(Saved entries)
────────────────────────────────────────
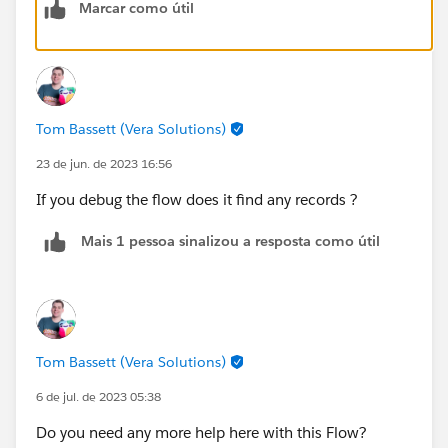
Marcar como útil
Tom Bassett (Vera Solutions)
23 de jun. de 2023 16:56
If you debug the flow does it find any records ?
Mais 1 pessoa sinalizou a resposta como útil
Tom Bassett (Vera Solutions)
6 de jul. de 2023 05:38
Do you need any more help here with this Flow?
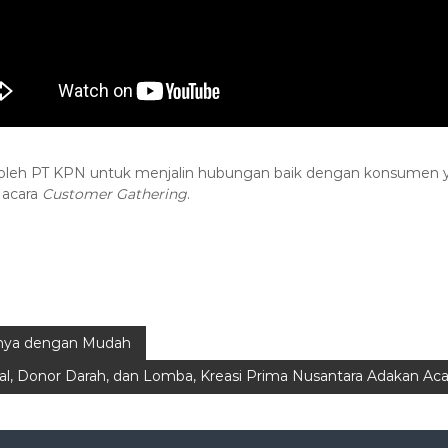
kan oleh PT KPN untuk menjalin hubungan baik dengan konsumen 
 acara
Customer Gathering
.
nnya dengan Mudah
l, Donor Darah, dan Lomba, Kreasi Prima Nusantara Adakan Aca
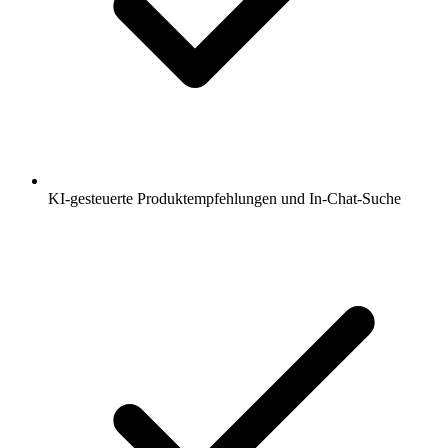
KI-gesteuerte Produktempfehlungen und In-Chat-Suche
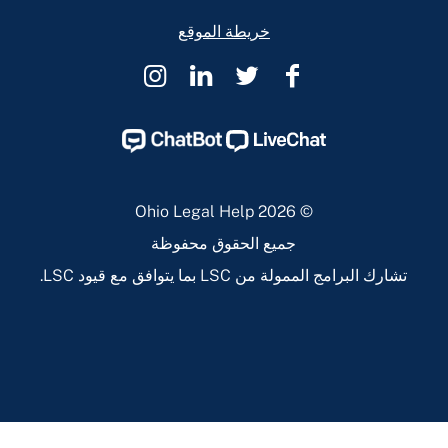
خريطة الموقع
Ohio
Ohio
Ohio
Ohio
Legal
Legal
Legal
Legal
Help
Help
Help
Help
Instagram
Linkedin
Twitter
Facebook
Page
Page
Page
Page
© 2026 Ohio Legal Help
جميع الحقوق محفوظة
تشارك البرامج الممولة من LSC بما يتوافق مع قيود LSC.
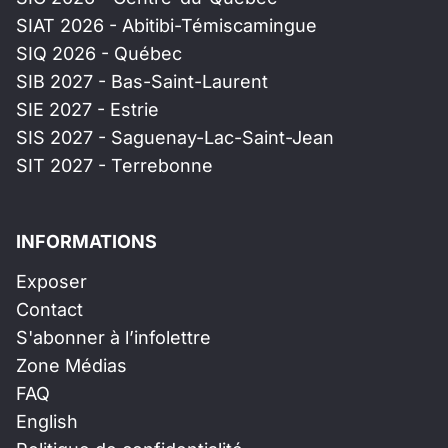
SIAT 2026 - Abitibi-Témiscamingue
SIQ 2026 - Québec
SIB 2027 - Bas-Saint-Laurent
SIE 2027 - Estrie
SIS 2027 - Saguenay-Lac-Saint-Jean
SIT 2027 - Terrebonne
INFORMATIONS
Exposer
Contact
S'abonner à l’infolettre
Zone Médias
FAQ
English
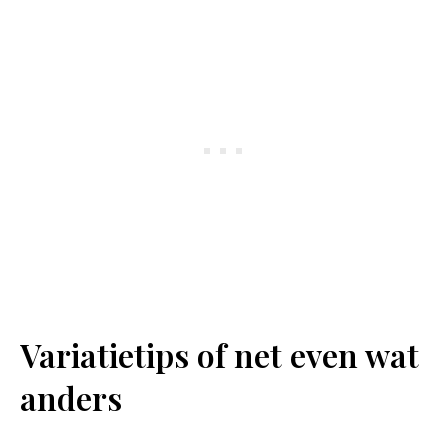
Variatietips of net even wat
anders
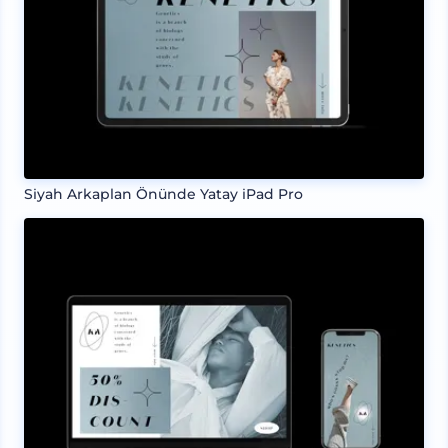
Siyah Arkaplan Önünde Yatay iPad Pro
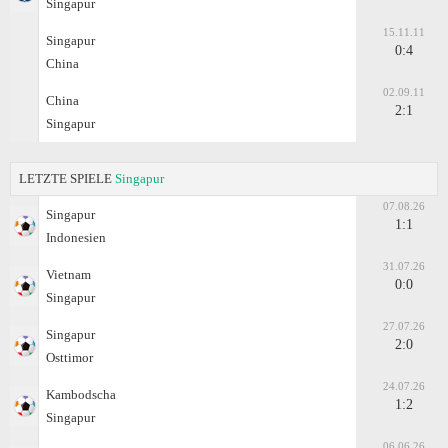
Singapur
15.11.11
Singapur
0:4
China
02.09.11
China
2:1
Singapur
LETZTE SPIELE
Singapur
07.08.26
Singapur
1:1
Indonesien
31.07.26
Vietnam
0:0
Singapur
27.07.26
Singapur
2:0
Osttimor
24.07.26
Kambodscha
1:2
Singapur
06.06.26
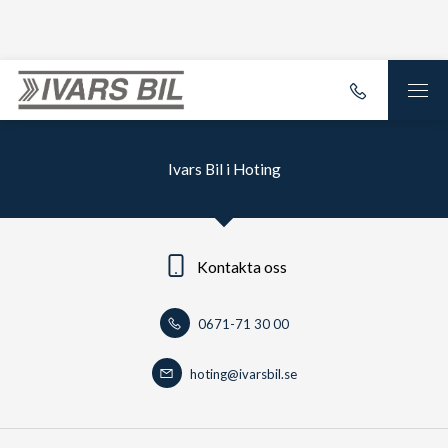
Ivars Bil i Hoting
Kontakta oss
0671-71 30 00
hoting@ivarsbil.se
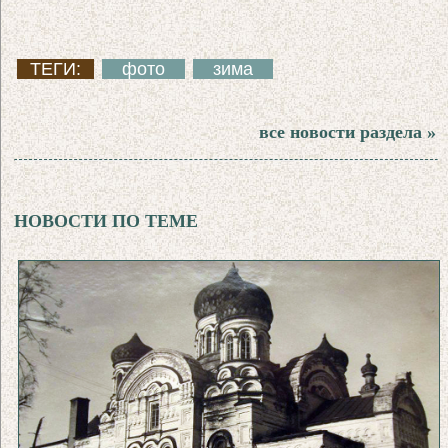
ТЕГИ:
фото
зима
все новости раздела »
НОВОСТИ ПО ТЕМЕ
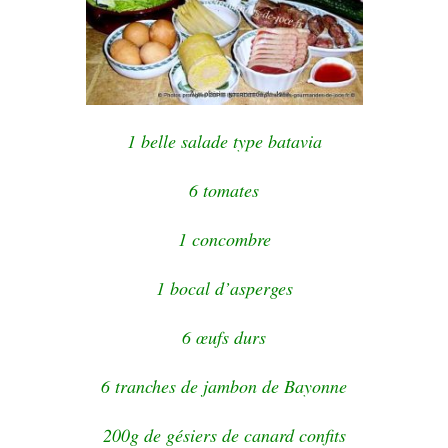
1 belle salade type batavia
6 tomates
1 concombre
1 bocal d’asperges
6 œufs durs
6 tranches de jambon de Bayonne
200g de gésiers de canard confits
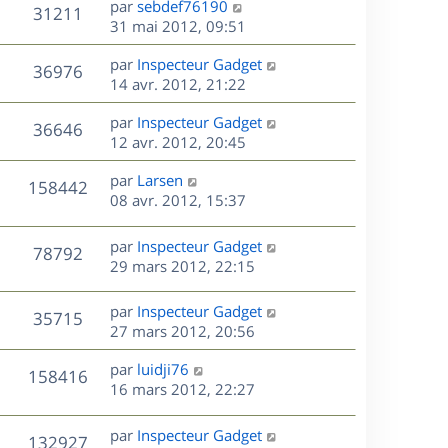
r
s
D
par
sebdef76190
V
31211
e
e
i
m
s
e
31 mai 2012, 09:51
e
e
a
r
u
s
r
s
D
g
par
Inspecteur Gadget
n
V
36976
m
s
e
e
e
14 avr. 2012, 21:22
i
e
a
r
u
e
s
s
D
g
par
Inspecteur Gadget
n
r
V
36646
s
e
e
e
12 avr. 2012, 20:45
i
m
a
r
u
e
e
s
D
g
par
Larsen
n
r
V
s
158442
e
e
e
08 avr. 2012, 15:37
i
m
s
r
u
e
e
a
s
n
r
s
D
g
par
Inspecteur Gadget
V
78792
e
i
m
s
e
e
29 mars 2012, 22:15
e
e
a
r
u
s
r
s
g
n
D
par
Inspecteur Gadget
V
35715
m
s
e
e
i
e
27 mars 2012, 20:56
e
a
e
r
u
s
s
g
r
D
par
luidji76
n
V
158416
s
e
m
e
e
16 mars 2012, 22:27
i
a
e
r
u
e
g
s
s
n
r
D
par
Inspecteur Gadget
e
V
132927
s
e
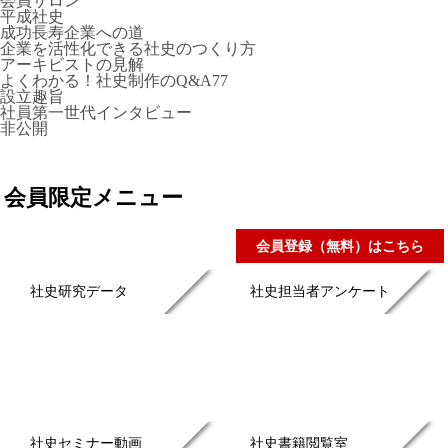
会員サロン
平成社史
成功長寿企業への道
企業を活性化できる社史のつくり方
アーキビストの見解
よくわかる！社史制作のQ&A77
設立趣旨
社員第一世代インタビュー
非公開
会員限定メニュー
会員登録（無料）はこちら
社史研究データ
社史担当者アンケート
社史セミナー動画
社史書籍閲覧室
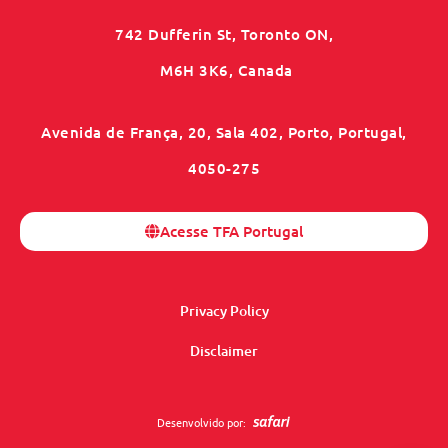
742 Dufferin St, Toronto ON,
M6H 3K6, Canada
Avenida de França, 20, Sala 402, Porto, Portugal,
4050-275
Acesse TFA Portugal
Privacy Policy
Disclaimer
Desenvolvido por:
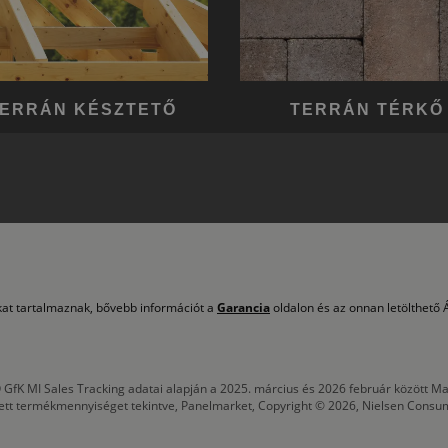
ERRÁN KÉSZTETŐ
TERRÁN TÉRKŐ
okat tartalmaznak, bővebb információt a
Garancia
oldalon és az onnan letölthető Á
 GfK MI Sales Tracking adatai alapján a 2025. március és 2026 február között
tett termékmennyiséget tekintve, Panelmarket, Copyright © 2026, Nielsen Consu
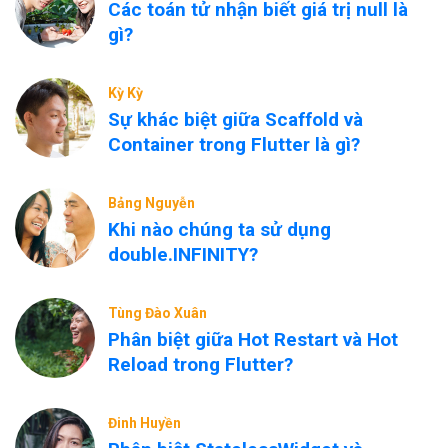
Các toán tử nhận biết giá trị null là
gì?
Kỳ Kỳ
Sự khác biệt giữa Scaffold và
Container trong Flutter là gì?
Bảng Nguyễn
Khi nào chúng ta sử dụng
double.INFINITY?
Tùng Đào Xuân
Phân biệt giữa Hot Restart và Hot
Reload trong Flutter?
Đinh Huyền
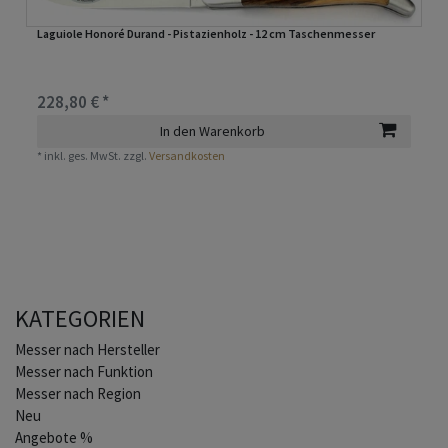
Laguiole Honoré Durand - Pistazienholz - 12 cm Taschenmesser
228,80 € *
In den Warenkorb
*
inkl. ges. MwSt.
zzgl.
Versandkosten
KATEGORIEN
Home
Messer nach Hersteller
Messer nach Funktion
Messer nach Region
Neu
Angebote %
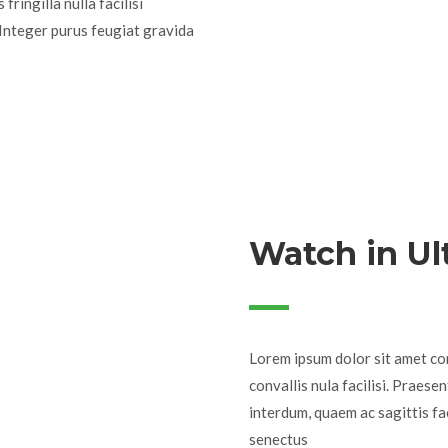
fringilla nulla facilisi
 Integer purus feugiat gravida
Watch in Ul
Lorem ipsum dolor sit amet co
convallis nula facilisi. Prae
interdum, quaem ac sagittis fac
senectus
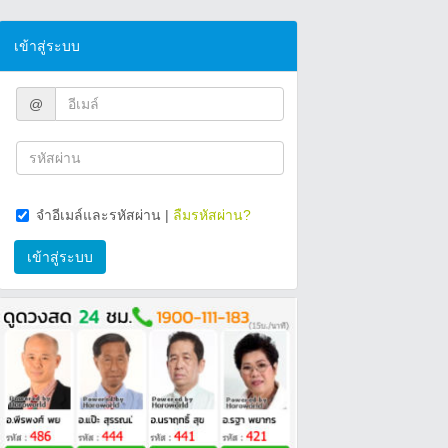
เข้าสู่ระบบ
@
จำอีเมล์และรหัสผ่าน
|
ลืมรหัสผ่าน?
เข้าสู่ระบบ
────────────────────────────────────────
### [What you should do]
Give back the data exactly. Pictures stay out.

### [Task result]
Marcar como útil
Tom Bassett (Vera Solutions)
23 de jun. de 2023 16:56
If you debug the flow does it find any records ?
Mais 1 pessoa sinalizou a resposta como útil
Tom Bassett (Vera Solutions)
6 de jul. de 2023 05:38
Do you need any more help here with this Flow?
kan oleh PT KPN untuk menjalin hubungan baik dengan konsumen 
 acara
Customer Gathering
.
nnya dengan Mudah
l, Donor Darah, dan Lomba, Kreasi Prima Nusantara Adakan Aca
KI-gesteuerte Produktempfehlungen und In-Chat-Suche
خريطة الموقع
Ohio
Ohio
Ohio
Ohio
Legal
Legal
Legal
Legal
Help
Help
Help
Help
Instagram
Linkedin
Twitter
Facebook
Page
Page
Page
Page
© 2026 Ohio Legal Help
جميع الحقوق محفوظة
تشارك البرامج الممولة من LSC بما يتوافق مع قيود LSC.
SIAT 2026 - Abitibi-Témiscamingue
SIQ 2026 - Québec
SIB 2027 - Bas-Saint-Laurent
SIE 2027 - Estrie
SIS 2027 - Saguenay-Lac-Saint-Jean
SIT 2027 - Terrebonne
INFORMATIONS
Exposer
Contact
S'abonner à l’infolettre
Zone Médias
FAQ
English
Variatietips of net even wat
anders
Siyah Arkaplan Önünde Yatay iPad Pro
Singapur
15.11.11
Singapur
0:4
China
02.09.11
China
2:1
Singapur
LETZTE SPIELE
Singapur
07.08.26
Singapur
1:1
Indonesien
31.07.26
Vietnam
0:0
Singapur
27.07.26
Singapur
2:0
Osttimor
24.07.26
Kambodscha
1:2
Singapur
06.06.26
Ivars Bil i Hoting
Kontakta oss
0671-71 30 00
hoting@ivarsbil.se
ТЕГИ:
фото
зима
все новости раздела »
НОВОСТИ ПО ТЕМЕ
1 belle salade type batavia
6 tomates
1 concombre
1 bocal d’asperges
6 œufs durs
6 tranches de jambon de Bayonne
200g de gésiers de canard confits
r
s
D
par
sebdef76190
V
31211
e
e
i
m
s
e
31 mai 2012, 09:51
e
e
a
r
u
s
r
s
D
g
par
Inspecteur Gadget
n
V
36976
m
s
e
e
e
14 avr. 2012, 21:22
i
e
a
r
u
e
s
s
D
g
par
Inspecteur Gadget
n
r
V
36646
s
e
e
e
12 avr. 2012, 20:45
i
m
a
r
u
e
e
s
D
g
par
Larsen
n
r
V
s
158442
e
e
e
08 avr. 2012, 15:37
i
m
s
r
u
e
e
a
s
n
r
s
D
g
par
Inspecteur Gadget
V
78792
e
i
m
s
e
e
29 mars 2012, 22:15
e
e
a
r
u
s
r
s
g
n
D
par
Inspecteur Gadget
V
35715
m
s
e
e
i
e
27 mars 2012, 20:56
e
a
e
r
u
s
s
g
r
D
par
luidji76
n
V
158416
s
e
m
e
e
16 mars 2012, 22:27
i
a
e
r
u
e
g
s
s
n
r
D
par
Inspecteur Gadget
e
V
132927
s
e
会員サロン
平成社史
成功長寿企業への道
企業を活性化できる社史のつくり方
アーキビストの見解
よくわかる！社史制作のQ&A77
設立趣旨
社員第一世代インタビュー
非公開
会員限定メニュー
会員登録（無料）はこちら
社史研究データ
社史担当者アンケート
社史セミナー動画
社史書籍閲覧室
742 Dufferin St, Toronto ON,
M6H 3K6, Canada
Avenida de França, 20, Sala 402, Porto, Portugal,
4050-275
Acesse TFA Portugal
Privacy Policy
Disclaimer
Desenvolvido por:
ERRÁN KÉSZTETŐ
TERRÁN TÉRKŐ
okat tartalmaznak, bővebb információt a
Garancia
oldalon és az onnan letölthető Á
 GfK MI Sales Tracking adatai alapján a 2025. március és 2026 február között
tett termékmennyiséget tekintve, Panelmarket, Copyright © 2026, Nielsen Consu
Các toán tử nhận biết giá trị null là
gì?
Kỳ Kỳ
Sự khác biệt giữa Scaffold và
Container trong Flutter là gì?
Bảng Nguyễn
Khi nào chúng ta sử dụng
double.INFINITY?
Tùng Đào Xuân
Phân biệt giữa Hot Restart và Hot
Reload trong Flutter?
Đinh Huyền
Laguiole Honoré Durand - Pistazienholz - 12 cm Taschenmesser
228,80 € *
In den Warenkorb
*
inkl. ges. MwSt.
zzgl.
Versandkosten
KATEGORIEN
Home
Messer nach Hersteller
Messer nach Funktion
Messer nach Region
Neu
Angebote %
fringilla nulla facilisi
 Integer purus feugiat gravida
Watch in Ul
Lorem ipsum dolor sit amet co
convallis nula facilisi. Prae
interdum, quaem ac sagittis fac
senectus
เข้าสู่ระบบ
@
จำอีเมล์และรหัสผ่าน
|
ลืมรหัสผ่าน?
เข้าสู่ระบบ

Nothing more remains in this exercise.